** GIVEN RECORDS **
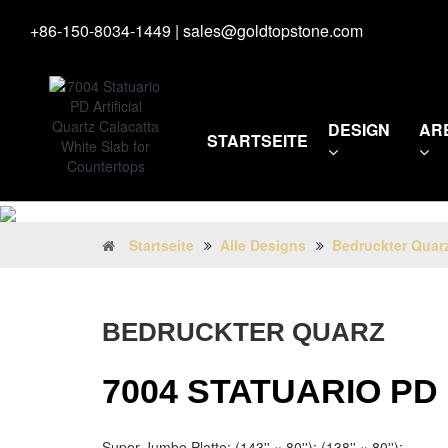
+86-150-8034-1449
|
sales@goldtopstone.com
DESIGN
AR
STARTSEITE
Startseite
Alle Designs
Bedruckter Quar
BEDRUCKTER QUARZ
7004 STATUARIO PD
Super Jumbo Platte: (143'' × 80''); (138'' × 80'');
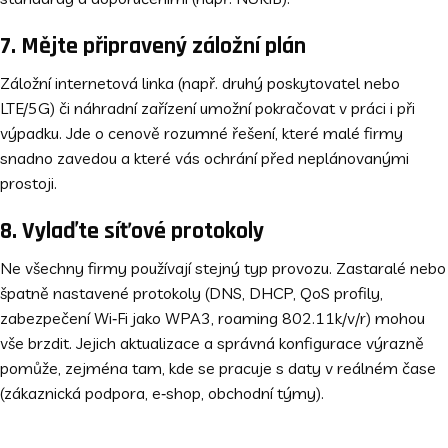
7. Mějte připravený záložní plán
Záložní internetová linka (např. druhý poskytovatel nebo
LTE/5G) či náhradní zařízení umožní pokračovat v práci i při
výpadku. Jde o cenově rozumné řešení, které malé firmy
snadno zavedou a které vás ochrání před neplánovanými
prostoji.
8. Vylaďte síťové protokoly
Ne všechny firmy používají stejný typ provozu. Zastaralé nebo
špatně nastavené protokoly (DNS, DHCP, QoS profily,
zabezpečení Wi‑Fi jako WPA3, roaming 802.11k/v/r) mohou
vše brzdit. Jejich aktualizace a správná konfigurace výrazně
pomůže, zejména tam, kde se pracuje s daty v reálném čase
(zákaznická podpora, e‑shop, obchodní týmy).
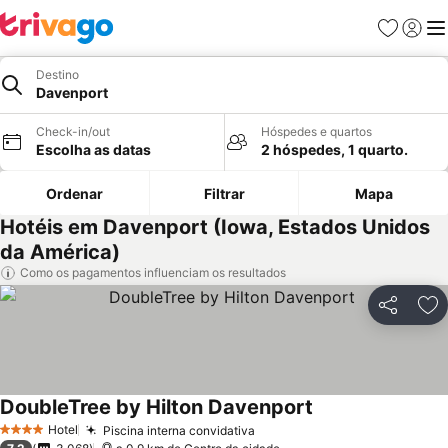
Favoritos
Iniciar
Me
Destino
Davenport
Check-in/out
Hóspedes e quartos
Escolha as datas
2 hóspedes, 1 quarto.
Ordenar
Filtrar
Mapa
Hotéis em Davenport (Iowa, Estados Unidos
da América)
Como os pagamentos influenciam os resultados
Partilhar
Ad
DoubleTree by Hilton Davenport
Hotel
Piscina interna convidativa
4 Estrelas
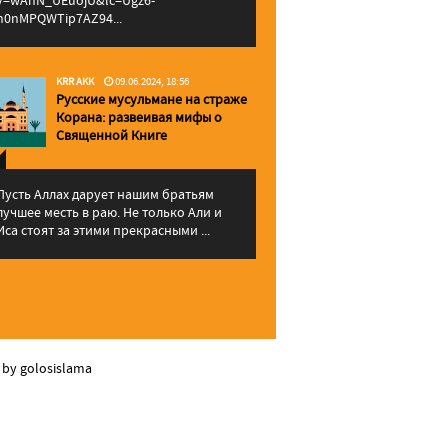
v=wAhN_UEuojU&lc=Ugz6-
h0nMPQWTip7AZ94...
KRR AKK
09.06.2024, 18:56
Русские мусульмане на страже
Корана: pазвеивая мифы о
Священной Книге
Пусть Аллах дарует нашим братьям
лучшее месть в раю. Не только Али и
Иса стоят за этими прекрасными ...
 by golosislama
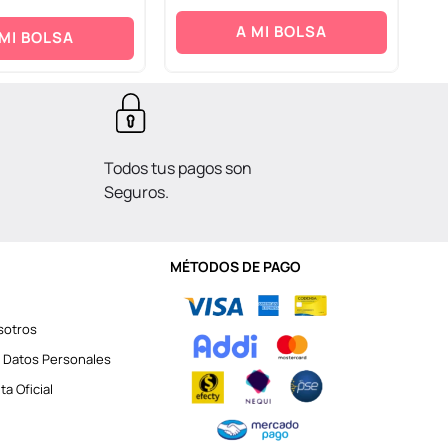
A MI BOLSA
 MI BOLSA
Todos tus pagos son
Seguros.
MÉTODOS DE PAGO
sotros
 Datos Personales
a Oficial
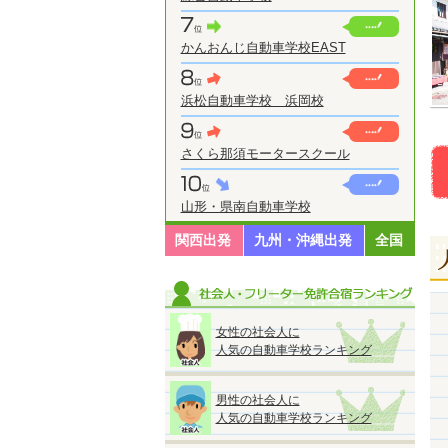
かんおんじ自動車学校EAST
浜松自動車学校 浜岡校
さくら那須モータースクール
山形・県南自動車学校
関西出発
九州・沖縄出発
全国
女性の社会人に
人気の自動車学校ランキング
男性の社会人に
人気の自動車学校ランキング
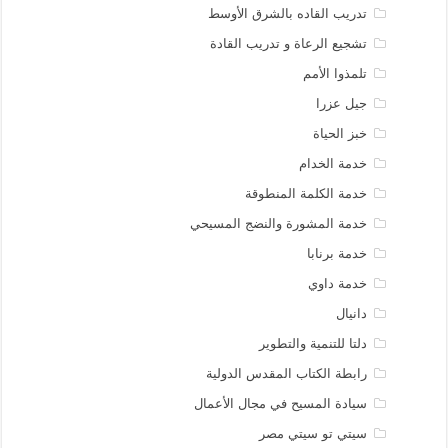
تدريب القاده بالشرق الأوسط
تشجيع الرعاة و تدريب القادة
تلمذوا الأمم
جيل عزرا
خبز الحياة
خدمة الخدام
خدمة الكلمة المنطوقة
خدمة المشورة والنضج المسيحي
خدمة برنابا
خدمة داوي
دانيال
دلتا للتنمية والتطوير
رابطة الكتاب المقدس الدولية
سيادة المسيح في مجال الأعمال
سيتي تو سيتي مصر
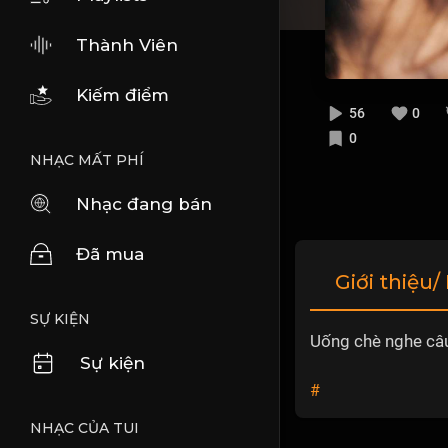
Thành Viên
Kiếm điểm
56
0
0
NHẠC MẤT PHÍ
Nhạc đang bán
Đã mua
Giới thiệu/
SỰ KIỆN
Uống chè nghe câu
Sự kiện
#
NHẠC CỦA TUI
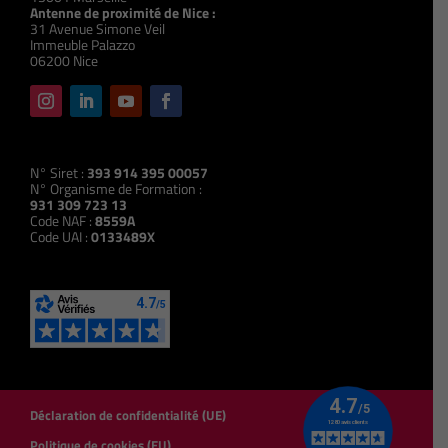
Antenne de proximité de Nice :
31 Avenue Simone Veil
Immeuble Palazzo
06200 Nice
N° Siret :
393 914 395 00057
N° Organisme de Formation :
931 309 723 13
Code NAF :
8559A
Code UAI :
0133489X
Déclaration de confidentialité (UE)
Politique de cookies (EU)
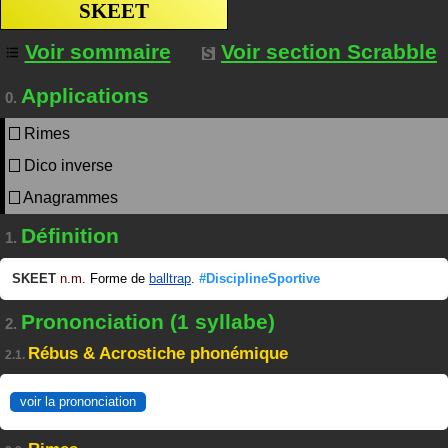
SKEET
Voir sommaire
Voir section Scrabble
Applications
0.
Rimes
Dico inverse
Anagrammes
Définition
1.
SKEET
n.m.
Forme de
balltrap
.
#DisciplineSportive
Prononciation (1 syllabe)
2.
Rébus & Acrostiche phonémique
2.1.
voir la prononciation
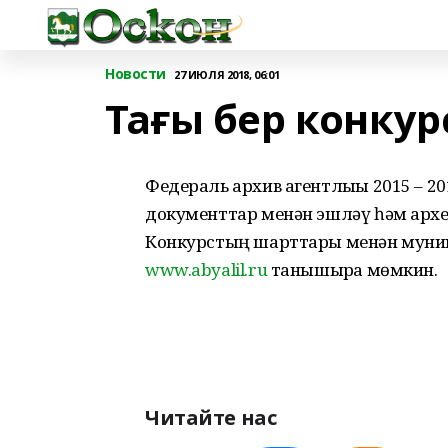
Новости
27 ИЮЛЯ 2018, 06:01
Тағы бер конкур
Федераль архив агентлығы 2015 – 2
документтар менән эшләү һәм архео
Конкурстың шарттары менән муни
www.abyalil.ru
танышырға мөмкин.
Читайте нас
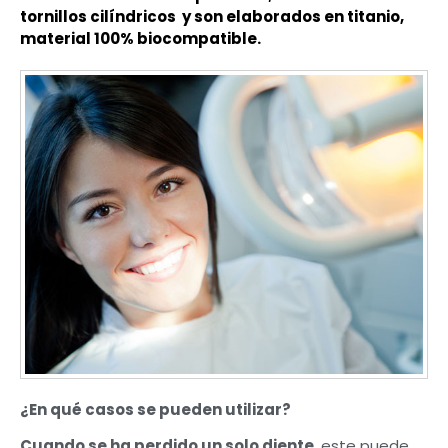
tornillos cilíndricos y son elaborados en titanio,
material 100% biocompatible.
¿En qué casos se pueden utilizar?
Cuando se ha perdido un solo diente
, este puede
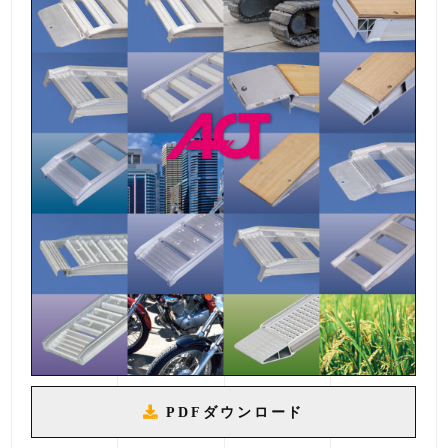
PDFダウンロード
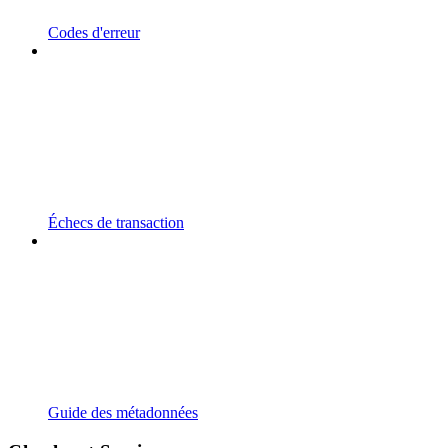
Codes d'erreur
Échecs de transaction
Guide des métadonnées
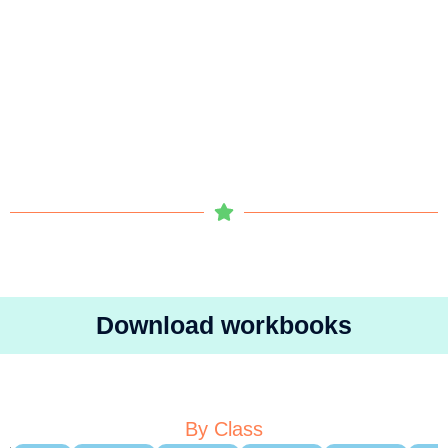
Download workbooks
By Class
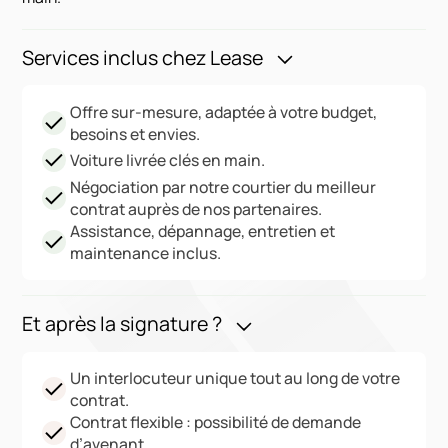
Services inclus chez Lease
Offre sur-mesure, adaptée à votre budget,
besoins et envies.
Voiture livrée clés en main.
Négociation par notre courtier du meilleur
contrat auprès de nos partenaires.
Assistance, dépannage, entretien et
maintenance inclus.
Et après la signature ?
Un interlocuteur unique tout au long de votre
contrat.
Contrat flexible : possibilité de demande
d’avenant.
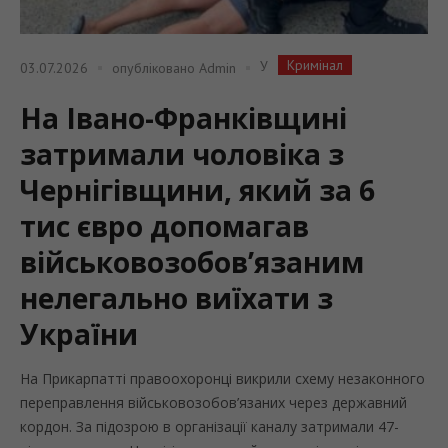
Кримінал
У
03.07.2026
опубліковано
Admin
На Івано-Франківщині
затримали чоловіка з
Чернігівщини, який за 6
тис євро допомагав
військовозобов’язаним
нелегально виїхати з
України
На Прикарпатті правоохоронці викрили схему незаконного
переправлення військовозобов’язаних через державний
кордон. За підозрою в організації каналу затримали 47-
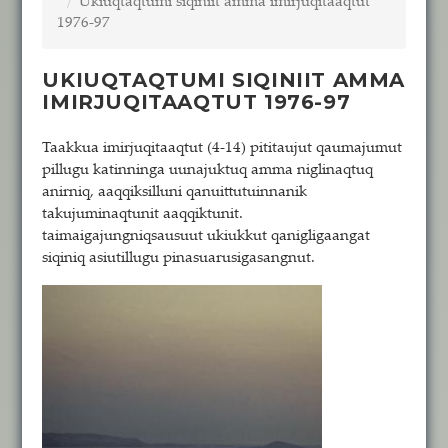
Ukiuqtaqtumi siqiniit amma imirjuqitaaqtut
1976-97
UKIUQTAQTUMI SIQINIIT AMMA
IMIRJUQITAAQTUT 1976-97
Taakkua imirjuqitaaqtut (4-14) pititaujut qaumajumut
pillugu katinninga uunajuktuq amma niglinaqtuq
anirniq, aaqqiksilluni qanuittutuinnanik
takujuminaqtunit aaqqiktunit.
taimaigajungniqsausuut ukiukkut qanigligaangat
siqiniq asiutillugu pinasuarusigasangnut.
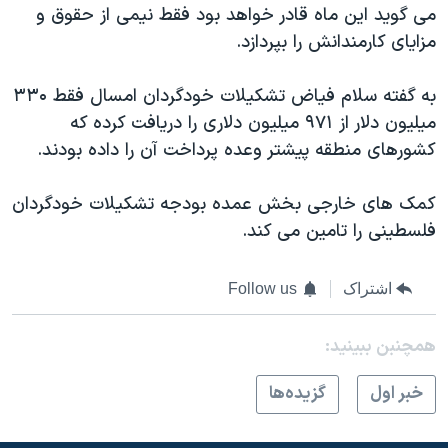
اسرائیل در جنگ
می گويد اين ماه قادر خواهد بود فقط نيمی از حقوق و
مزايای کارمندانش را بپردازد.
نرگس محمدی برنده جایزه نوبل صلح
همایش محافظه‌کاران آمریکا «سی‌پک»
به گفته سلام فياض تشکيلات خودگردان امسال فقط ۳۳۰
صفحه‌های ویژه
ميليون دلار از ۹۷۱ ميليون دلاری را دريافت کرده که
کشورهای منطقه پيشتر وعده پرداخت آن را داده بودند.
سفر پرزیدنت ترامپ به چین
کمک های خارجی بخش عمده بودجه تشکيلات خودگردان
فلسطينی را تامين می کند.
اشتراک
Follow us
همچنبن ببینید:
خبر اول
گزيده‌ها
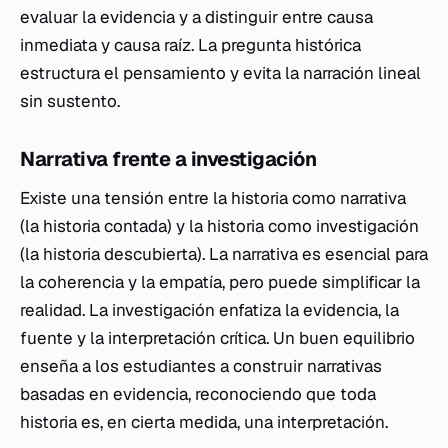
evaluar la evidencia y a distinguir entre causa
inmediata y causa raíz. La pregunta histórica
estructura el pensamiento y evita la narración lineal
sin sustento.
Narrativa frente a investigación
Existe una tensión entre la historia como narrativa
(la historia contada) y la historia como investigación
(la historia descubierta). La narrativa es esencial para
la coherencia y la empatía, pero puede simplificar la
realidad. La investigación enfatiza la evidencia, la
fuente y la interpretación crítica. Un buen equilibrio
enseña a los estudiantes a construir narrativas
basadas en evidencia, reconociendo que toda
historia es, en cierta medida, una interpretación.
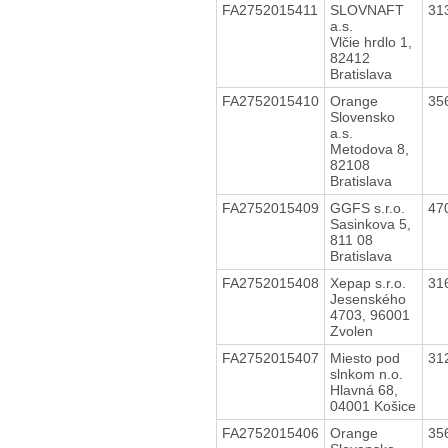
FA2752015411
SLOVNAFT
31
a.s.
Vlčie hrdlo 1,
82412
Bratislava
FA2752015410
Orange
35
Slovensko
a.s.
Metodova 8,
82108
Bratislava
FA2752015409
GGFS s.r.o.
47
Sasinkova 5,
811 08
Bratislava
FA2752015408
Xepap s.r.o.
31
Jesenského
4703, 96001
Zvolen
FA2752015407
Miesto pod
31
slnkom n.o.
Hlavná 68,
04001 Košice
FA2752015406
Orange
35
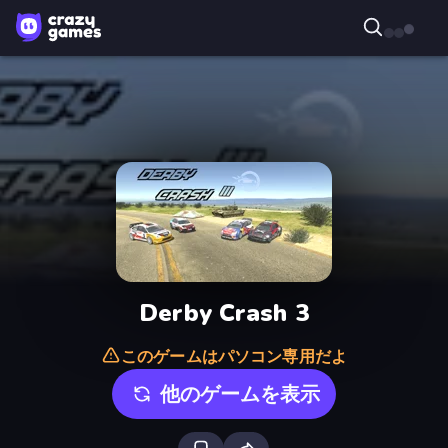
Derby Crash 3
このゲームはパソコン専用だよ
他のゲームを表示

** TO DO **
Reproduce each entry exactly as given; no pictures, please.

** SOLUTION BELOW **
+86-150-8034-1449
|
sales@goldtopstone.com
DESIGN
AR
STARTSEITE
Startseite
Alle Designs
Bedruckter Quar
BEDRUCKTER QUARZ
7004 STATUARIO PD
Super Jumbo Platte: (143'' × 80''); (138'' × 80'');
7. Mějte připravený záložní plán
Záložní internetová linka (např. druhý poskytovatel nebo
LTE/5G) či náhradní zařízení umožní pokračovat v práci i při
výpadku. Jde o cenově rozumné řešení, které malé firmy
snadno zavedou a které vás ochrání před neplánovanými
prostoji.
8. Vylaďte síťové protokoly
Ne všechny firmy používají stejný typ provozu. Zastaralé nebo
špatně nastavené protokoly (DNS, DHCP, QoS profily,
zabezpečení Wi‑Fi jako WPA3, roaming 802.11k/v/r) mohou
vše brzdit. Jejich aktualizace a správná konfigurace výrazně
pomůže, zejména tam, kde se pracuje s daty v reálném čase
(zákaznická podpora, e‑shop, obchodní týmy).
Favoritos
Iniciar
Me
Destino
Davenport
Check-in/out
Hóspedes e quartos
Escolha as datas
2 hóspedes, 1 quarto.
Ordenar
Filtrar
Mapa
Hotéis em Davenport (Iowa, Estados Unidos
da América)
Como os pagamentos influenciam os resultados
Partilhar
Ad
DoubleTree by Hilton Davenport
Hotel
Piscina interna convidativa
4 Estrelas
v=wAhN_UEuojU&lc=Ugz6-
h0nMPQWTip7AZ94...
KRR AKK
09.06.2024, 18:56
Русские мусульмане на страже
Корана: pазвеивая мифы о
Священной Книге
Пусть Аллах дарует нашим братьям
лучшее месть в раю. Не только Али и
Иса стоят за этими прекрасными ...
 by golosislama
A MI BOLSA
 MI BOLSA
Todos tus pagos son
Seguros.
MÉTODOS DE PAGO
sotros
 Datos Personales
a Oficial
かんおんじ自動車学校EAST
浜松自動車学校 浜岡校
さくら那須モータースクール
山形・県南自動車学校
関西出発
九州・沖縄出発
全国
女性の社会人に
人気の自動車学校ランキング
男性の社会人に
人気の自動車学校ランキング
تدريب القاده بالشرق الأوسط
تشجيع الرعاة و تدريب القادة
تلمذوا الأمم
جيل عزرا
خبز الحياة
خدمة الخدام
خدمة الكلمة المنطوقة
خدمة المشورة والنضج المسيحي
خدمة برنابا
خدمة داوي
دانيال
دلتا للتنمية والتطوير
رابطة الكتاب المقدس الدولية
سيادة المسيح في مجال الأعمال
سيتي تو سيتي مصر
Thành Viên
Kiếm điểm
56
0
0
NHẠC MẤT PHÍ
Nhạc đang bán
Đã mua
Giới thiệu/
SỰ KIỆN
Uống chè nghe câu
Sự kiện
#
NHẠC CỦA TUI
Antenne de proximité de Nice :
31 Avenue Simone Veil
Immeuble Palazzo
06200 Nice
N° Siret :
393 914 395 00057
N° Organisme de Formation :
931 309 723 13
Code NAF :
8559A
Code UAI :
0133489X
Déclaration de confidentialité (UE)
Politique de cookies (EU)
SKEET
Voir sommaire
Voir section Scrabble
Applications
0.
Rimes
Dico inverse
Anagrammes
Définition
1.
SKEET
n.m.
Forme de
balltrap
.
#DisciplineSportive
Prononciation (1 syllabe)
2.
Rébus & Acrostiche phonémique
2.1.
voir la prononciation
Новости
27 ИЮЛЯ 2018, 06:01
Тағы бер конкур
Федераль архив агентлығы 2015 – 2
документтар менән эшләү һәм архео
Конкурстың шарттары менән муни
www.abyalil.ru
танышырға мөмкин.
Читайте нас
tornillos cilíndricos y son elaborados en titanio,
material 100% biocompatible.
¿En qué casos se pueden utilizar?
Cuando se ha perdido un solo diente
, este puede
PDFダウンロード
Codes d'erreur
Échecs de transaction
Guide des métadonnées
Download workbooks
By Class
Services inclus chez Lease
Offre sur-mesure, adaptée à votre budget,
besoins et envies.
Voiture livrée clés en main.
Négociation par notre courtier du meilleur
contrat auprès de nos partenaires.
Assistance, dépannage, entretien et
maintenance inclus.
Et après la signature ?
Un interlocuteur unique tout au long de votre
contrat.
Contrat flexible : possibilité de demande
d’avenant.
Кримінал
У
03.07.2026
опубліковано
Admin
На Івано-Франківщині
затримали чоловіка з
Чернігівщини, який за 6
тис євро допомагав
військовозобов’язаним
нелегально виїхати з
України
На Прикарпатті правоохоронці викрили схему незаконного
переправлення військовозобов’язаних через державний
кордон. За підозрою в організації каналу затримали 47-
Ukiuqtaqtumi siqiniit amma imirjuqitaaqtut
1976-97
UKIUQTAQTUMI SIQINIIT AMMA
IMIRJUQITAAQTUT 1976-97
Taakkua imirjuqitaaqtut (4-14) pititaujut qaumajumut
pillugu katinninga uunajuktuq amma niglinaqtuq
anirniq, aaqqiksilluni qanuittutuinnanik
takujuminaqtunit aaqqiktunit.
taimaigajungniqsausuut ukiukkut qanigligaangat
siqiniq asiutillugu pinasuarusigasangnut.
اسرائیل در جنگ
می گويد اين ماه قادر خواهد بود فقط نيمی از حقوق و
مزايای کارمندانش را بپردازد.
نرگس محمدی برنده جایزه نوبل صلح
همایش محافظه‌کاران آمریکا «سی‌پک»
به گفته سلام فياض تشکيلات خودگردان امسال فقط ۳۳۰
صفحه‌های ویژه
ميليون دلار از ۹۷۱ ميليون دلاری را دريافت کرده که
کشورهای منطقه پيشتر وعده پرداخت آن را داده بودند.
سفر پرزیدنت ترامپ به چین
کمک های خارجی بخش عمده بودجه تشکيلات خودگردان
فلسطينی را تامين می کند.
اشتراک
Follow us
همچنبن ببینید:
خبر اول
گزيده‌ها
evaluar la evidencia y a distinguir entre causa
inmediata y causa raíz. La pregunta histórica
estructura el pensamiento y evita la narración lineal
sin sustento.
Narrativa frente a investigación
Existe una tensión entre la historia como narrativa
(la historia contada) y la historia como investigación
(la historia descubierta). La narrativa es esencial para
la coherencia y la empatía, pero puede simplificar la
realidad. La investigación enfatiza la evidencia, la
fuente y la interpretación crítica. Un buen equilibrio
enseña a los estudiantes a construir narrativas
basadas en evidencia, reconociendo que toda
historia es, en cierta medida, una interpretación.
FA2752015411
SLOVNAFT
31
a.s.
Vlčie hrdlo 1,
82412
Bratislava
FA2752015410
Orange
35
Slovensko
a.s.
Metodova 8,
82108
Bratislava
FA2752015409
GGFS s.r.o.
47
Sasinkova 5,
811 08
Bratislava
FA2752015408
Xepap s.r.o.
31
Jesenského
4703, 96001
Zvolen
FA2752015407
Miesto pod
31
slnkom n.o.
Hlavná 68,
04001 Košice
FA2752015406
Orange
35
Derby Crash 3
このゲームはパソコン専用だよ
他のゲームを表示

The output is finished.